8/02/2007

Wish

I wish I’d written the following two pieces below:

I.
First one is straight out of a mid-1980s song by The Pogues and some woman named Cait O’Riordan, which was part of the soundtrack for the movie Sid and Nancy, about the life of Sid Vicious (of Sex Pistols fame). The song is called Haunted, and tells of how this girl fell for this guy (and vice-versa) in the streets of London, and how much they mean to each other.

There’s a verse halfway through the song that goes like this:
“The first time I saw you
standing in the street,
you were so cool
you could’ve put out Vietnam.
My girlfriends ask me, ‘What's he like?’
I say, ‘He's kind of shy,
but that's the kind of girl I am,
he's my kind of guy’”


I don’t know why I like that bit so much. Must be the part about “Vietnam”. It kills me every time I listen to that song. Either way, I honestly believe Haunted to be the ultimate love song. Like, ever written, period.


II.
Second piece comes right off a 1989 comic book, the 13th issue of DC Comics’ Animal Man written by Grant Morrison.
That particular issue happens in South Africa with the whole Apartheid thing going on. Animal Man, a North-American superhero, is there to help African super-hero B’wanna Beast (who’s actually an African-based North American superhero, and how about that for imperialism…) to choose his successor, and this time preferably somebody actually from Africa.
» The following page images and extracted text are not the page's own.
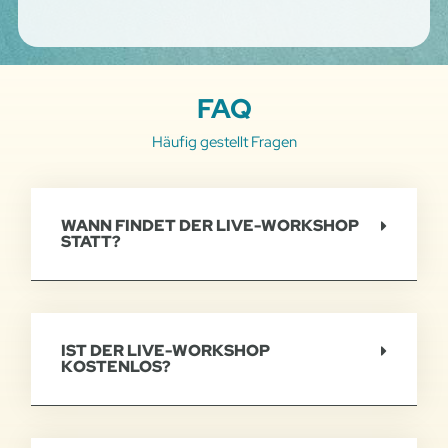
FAQ
Häufig gestellt Fragen
WANN FINDET DER LIVE-WORKSHOP
STATT?
IST DER LIVE-WORKSHOP
KOSTENLOS?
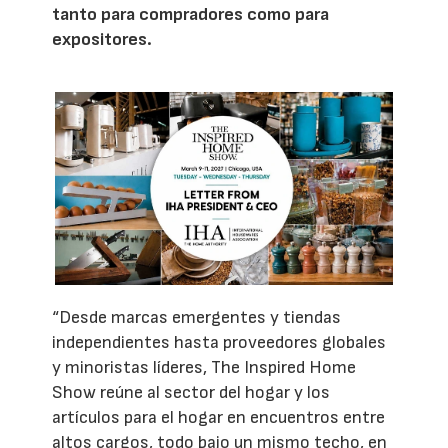
tanto para compradores como para
expositores.
“Desde marcas emergentes y tiendas
independientes hasta proveedores globales
y minoristas líderes, The Inspired Home
Show reúne al sector del hogar y los
artículos para el hogar en encuentros entre
altos cargos, todo bajo un mismo techo, en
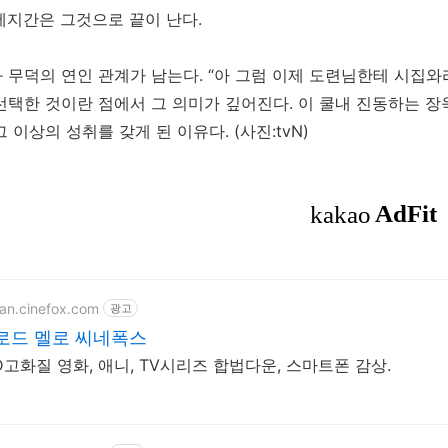
제지간은 그것으로 끝이 난다.
 무덕의 연인 관계가 남는다. “아 그럼 이제 도련님한테 시집와라.
선택한 것이란 점에서 그 의미가 깊어진다. 이 쿨내 진동하는 장
그 이상의 성취를 갖게 된 이유다.
(사진:tvN)
ean.cinefox.com
광고
로드 멜로 씨네폭스
D고화질 영화, 애니, TV시리즈 합법다운, 스마트폰 감상.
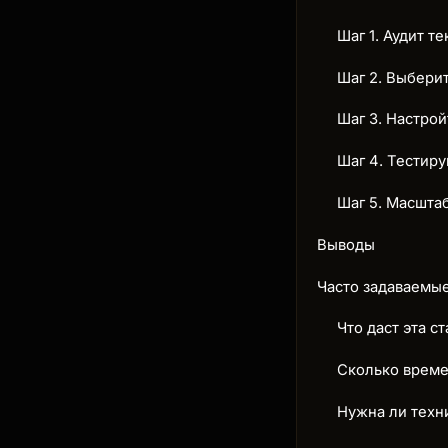
Шаг 1. Аудит т
Шаг 2. Выбери
Шаг 3. Настро
Шаг 4. Тестиру
Шаг 5. Масшта
Выводы
Часто задаваемы
Что даст эта ст
Сколько време
Нужна ли техн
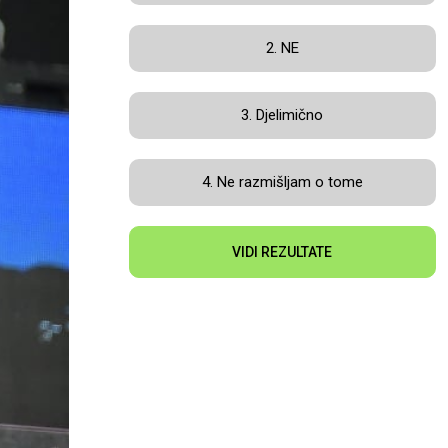
2. NE
3. Djelimično
4. Ne razmišljam o tome
VIDI REZULTATE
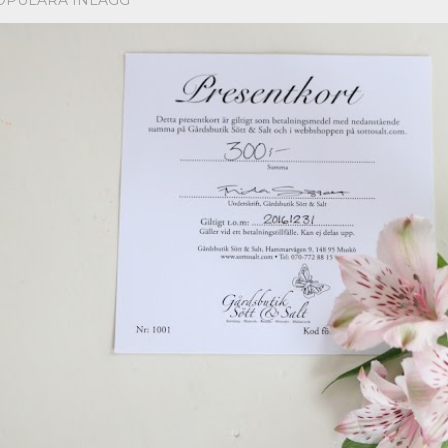
OPULÄRA INLÄGG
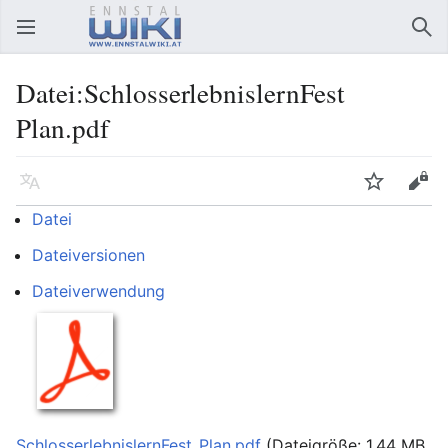
Hauptmenü öffnen
Suc
Datei:SchlosserlebnislernFest
Plan.pdf
Sprache
Beobachten
Bearbeiten
Datei
Dateiversionen
Dateiverwendung
SchlosserlebnislernFest_Plan.pdf
‎
(Dateigröße: 1,44 MB,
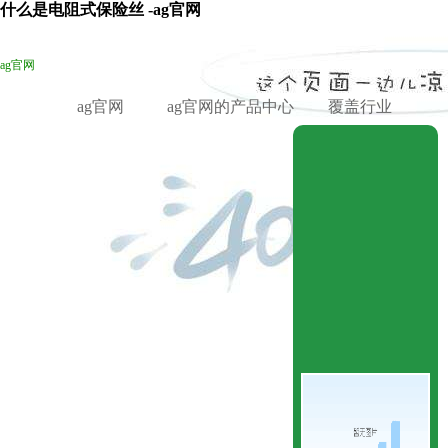
什么是电阻式保险丝 -ag官网
ag官网
ag官网
ag官网的产品中心
覆盖行业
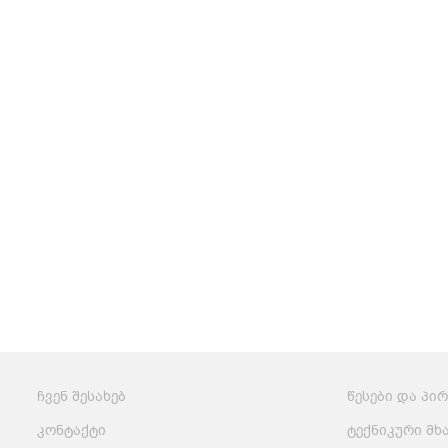
ჩვენ შესახებ
წესები და პი
კონტაქტი
ტექნიკური მხ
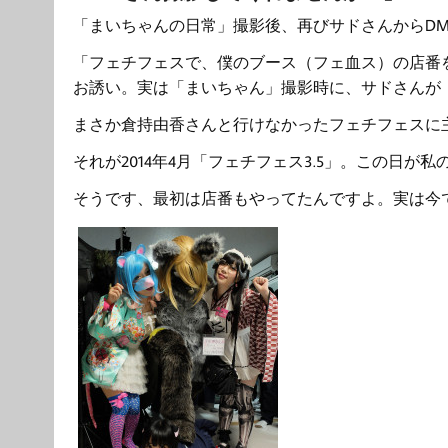
「まいちゃんの日常」撮影後、再びサドさんからD
「フェチフェスで、僕のブース（フェ血ス）の店番
お誘い。実は「まいちゃん」撮影時に、サドさんが
まさか倉持由香さんと行けなかったフェチフェスに
それが2014年4月「フェチフェス3.5」。この日
そうです、最初は店番もやってたんですよ。実は今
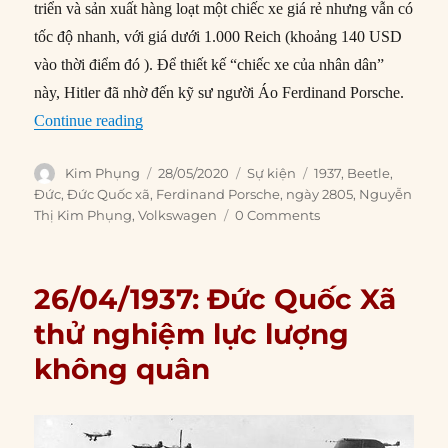
triển và sản xuất hàng loạt một chiếc xe giá rẻ nhưng vẫn có
tốc độ nhanh, với giá dưới 1.000 Reich (khoảng 140 USD
vào thời điểm đó ). Để thiết kế “chiếc xe của nhân dân”
này, Hitler đã nhờ đến kỹ sư người Áo Ferdinand Porsche.
“28/05/1937: Volkswagen được thành lập”
Continue reading
Author
Posted
Categories
Tags
Kim Phụng
28/05/2020
Sự kiện
1937
,
Beetle
,
on
Đức
,
Đức Quốc xã
,
Ferdinand Porsche
,
ngày 2805
,
Nguyễn
Thị Kim Phụng
,
Volkswagen
0 Comments
26/04/1937: Đức Quốc Xã
thử nghiệm lực lượng
không quân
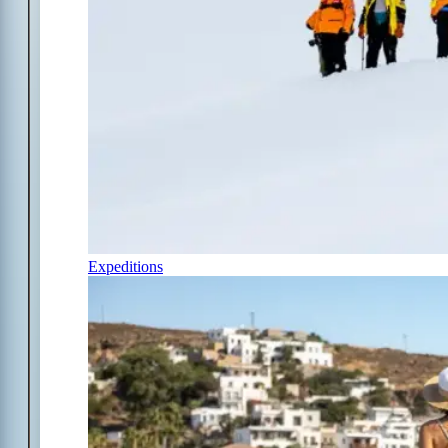
Expeditions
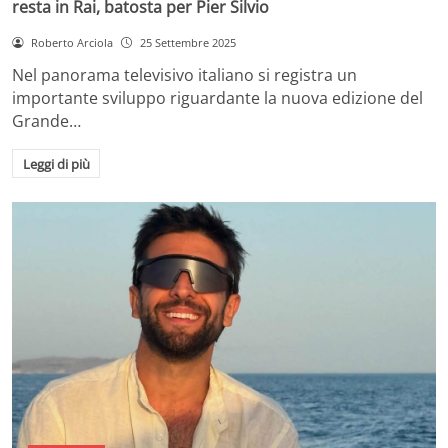
resta in Rai, batosta per Pier Silvio
Roberto Arciola
25 Settembre 2025
Nel panorama televisivo italiano si registra un
importante sviluppo riguardante la nuova edizione del
Grande…
Leggi di più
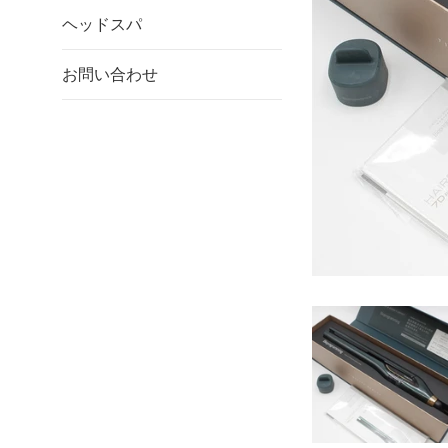
ヘッドスパ
お問い合わせ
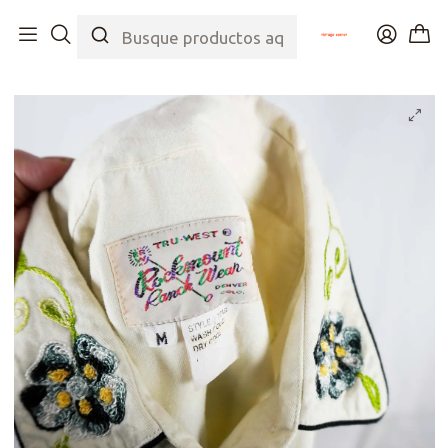
Inicio
Tienda
Top
Blusas/Camisas
Rockmount Ranch Wear Shirt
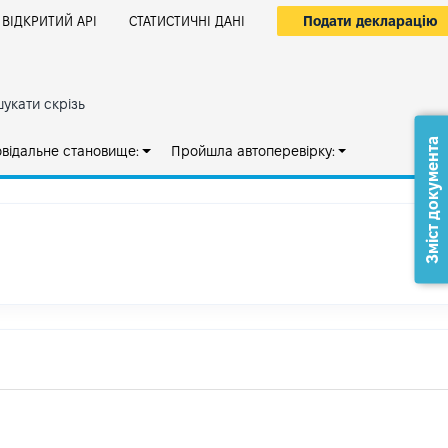
Подати декларацію
ВІДКРИТИЙ АРІ
СТАТИСТИЧНІ ДАНІ
укати скрізь
Зміст документа
овідальне становище:
Пройшла автоперевірку:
The story is far more political than it might sound here but anyway, Animal Man and the Beast are to free this anti-Apartheid agitator from jail, where he’s been tortured by an abusive prison guard, who keeps lecturing him and comparing his cause to that of a fairy tale and a virgin maiden’s being used as a bait to ensnare an unicorn, etc.
B’wanna Beast, who has the power to change the shapes of the local fauna, creates a unicorn-looking beast. The prison guard ends up impaled by the animal’s horn.
This bit I don’t recall all too well, like, who said what, but it goes something like this: Animal Man arrives at the scene and asks what the guard died of.
“Symbolism,” says the Beast.

It’s not really possible to convey to you why I think that piece is such a masterpiece, a work of genius: It’s that sort of thing that could not be achieved in a book nor in a movie: It could only be depicted on a comic book. It’s all about the medium: The shape of the panels, the disposition of the characters in each panel, the timing of the dialogue, etc.
Sequential art to the fullest, you know?